The Reserve Bank of Zimbabwe (RBZ) is negotiating fresh lines of credit worth US$500 million to help industry import raw materials and produce cheaper goods, a cabinet minister has said.

“There are lines of credit that the RBZ is working on and I think it’s at advanced stages to get those. It is somewhere up to around US$500 million, but it will be between the individual companies and the Reserve Bank. In terms of how much is accessed, it will be on a business to business basis,” Minister of Industry and Commerce Mangaliso Ndlovu told NewsDay in a telephone interview yesterday.

A pressing foreign currency shortage has seen prices of basic goods rise regularly as industry resorts to the parallel market to source money to import raw materials.

RBZ governor John Mangudya confirmed the arrangement to NewsDay.

“Yes government, through the Reserve Bank, is putting in place a US$500 million facility to underpin the interbank bank forex market on a willing-buyer-willing seller basis. It’s coming from a regional Pan African Bank,” he said.

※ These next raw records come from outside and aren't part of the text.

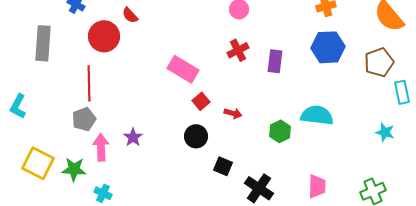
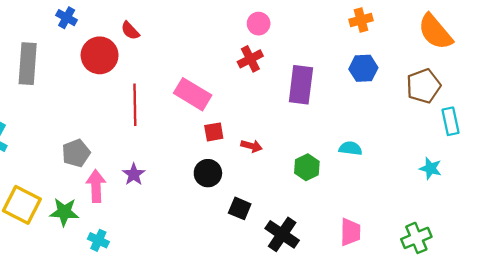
blue hexagon: (328, 47) -> (363, 68), size x0.7
red cross: (238, 50) -> (250, 59), moved
purple rectangle: (275, 61) -> (301, 85), size x1.4
red line: (89, 83) -> (135, 105), moved
red square: (201, 101) -> (214, 132), turned 30
cyan semicircle: (317, 115) -> (350, 148), size x0.6

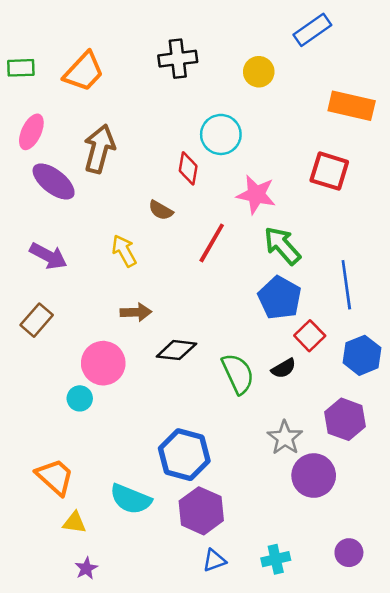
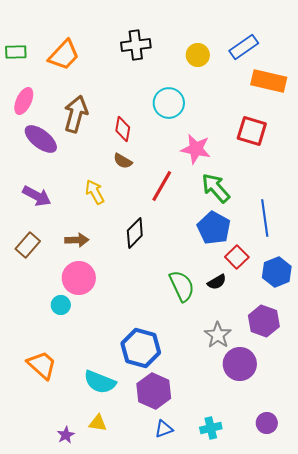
blue rectangle: (312, 30) -> (244, 47), moved
red diamond: (188, 168) -> (123, 129), moved
brown arrow: (136, 312) -> (77, 240), moved
black diamond: (176, 350) -> (135, 233), moved, turned -52
yellow triangle: (74, 523) -> (98, 423), moved

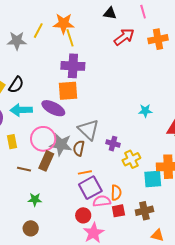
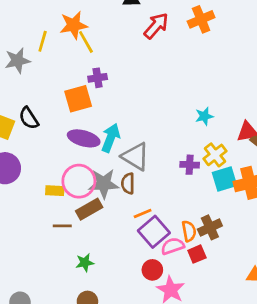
purple cross: (73, 66) -> (98, 78), size x0.6
black semicircle: (16, 85) -> (29, 118), turned 126
orange square: (68, 91) -> (78, 99), moved
cyan arrow: (21, 110) -> (111, 138), moved, turned 125
yellow rectangle: (12, 142) -> (55, 191), moved, turned -64
purple cross: (113, 144) -> (190, 165), moved
yellow cross: (131, 159) -> (215, 155), moved
brown rectangle: (46, 161) -> (89, 209), turned 48
cyan square: (153, 179) -> (225, 179), moved
brown cross: (144, 211) -> (210, 227), moved

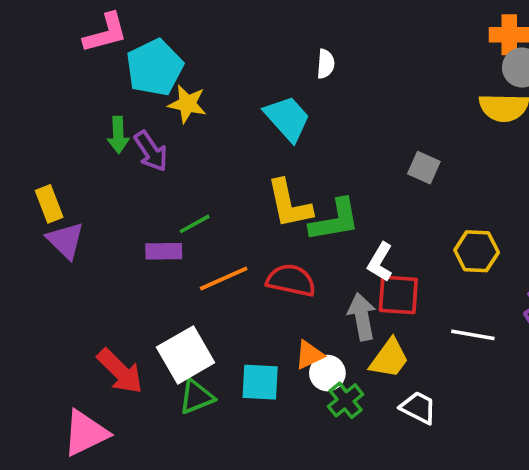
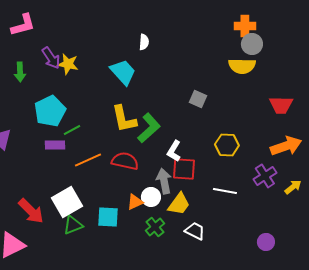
cyan pentagon: (155, 67) -> (50, 111), moved
green arrow: (118, 135) -> (20, 72), moved
purple arrow: (151, 151) -> (51, 58), moved
green L-shape: (335, 220) -> (149, 128), turned -32
white circle: (327, 373) -> (151, 197), moved

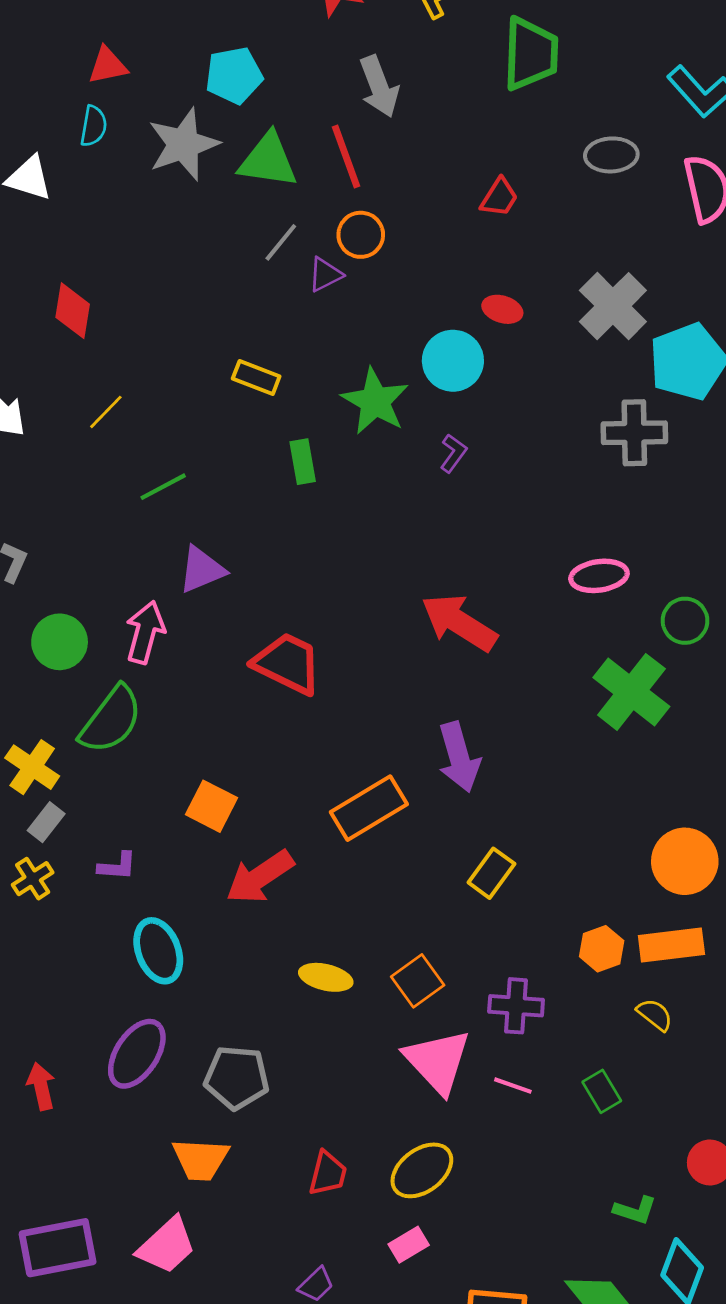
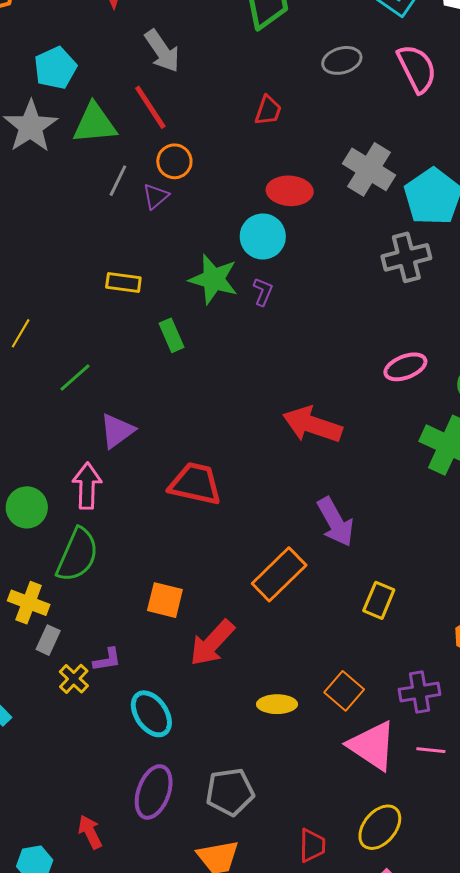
red ellipse: (502, 309) -> (290, 191), size x1.5
purple L-shape: (453, 453) -> (263, 292), moved
yellow cross: (33, 879) -> (74, 679), moved

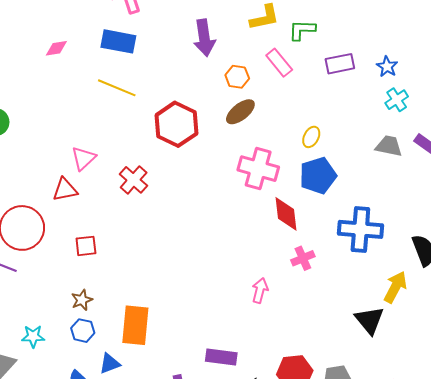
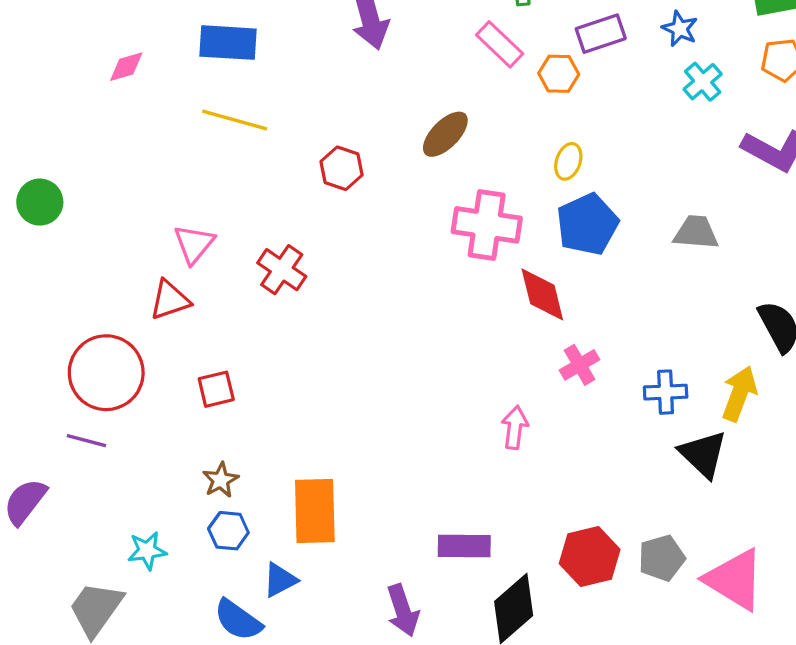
orange hexagon: (237, 77) -> (559, 74), moved
red hexagon: (176, 124) -> (342, 168), size x0.6
gray trapezoid: (389, 146) -> (696, 232), moved
blue cross: (360, 229) -> (666, 392), moved, size x0.6

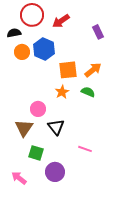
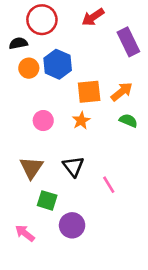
red arrow: (61, 21) -> (93, 17), moved
purple rectangle: (98, 32) -> (128, 42), size x1.5
green semicircle: (88, 92) -> (128, 121), moved
pink circle: (38, 109) -> (43, 121), moved
pink line: (85, 149) -> (109, 185), moved, turned 40

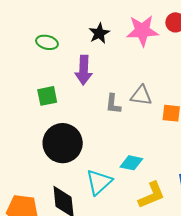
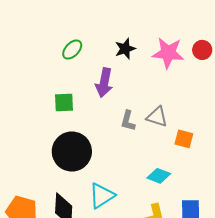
green ellipse: (47, 42) -> (72, 50), turned -70
cyan diamond: (131, 163) -> (159, 176), moved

Mangudya did not specify the name of the bank, but the source of the funding is most likely the Africa Import and Export Bank (Afrexim).

The governor, who is a former employee of the bank, has over the years used his relationship to secure funding for Zimbabwe at a time no other international financial institution is willing to do so.

“But, we are also working with South Africa because they have said if we have companies that are procuring raw materials from them and also those who export to South Africa, but mainly those who are procuring, ‘we are working on a facility for them to be able to access trade credit or lines of credit for purposes of trade, which will then graduate for purposes of retooling’. The minister of Finance (Mthuli Ncube) is working on that,” Ndlovu said.

He added that talks were also underway to secure a trade credit facility from Botswana in two to three months from the inaugural Zimbabwe-Botswana Bi-National Commission held in February.

“Get it from me that was agreed at a higher level. I really don’t want to comment much about it as it (because) actually the President (Emmerson Mnangagwa), who worked on that one. I think in the fullness of time it will be well published,” Ndlovu said.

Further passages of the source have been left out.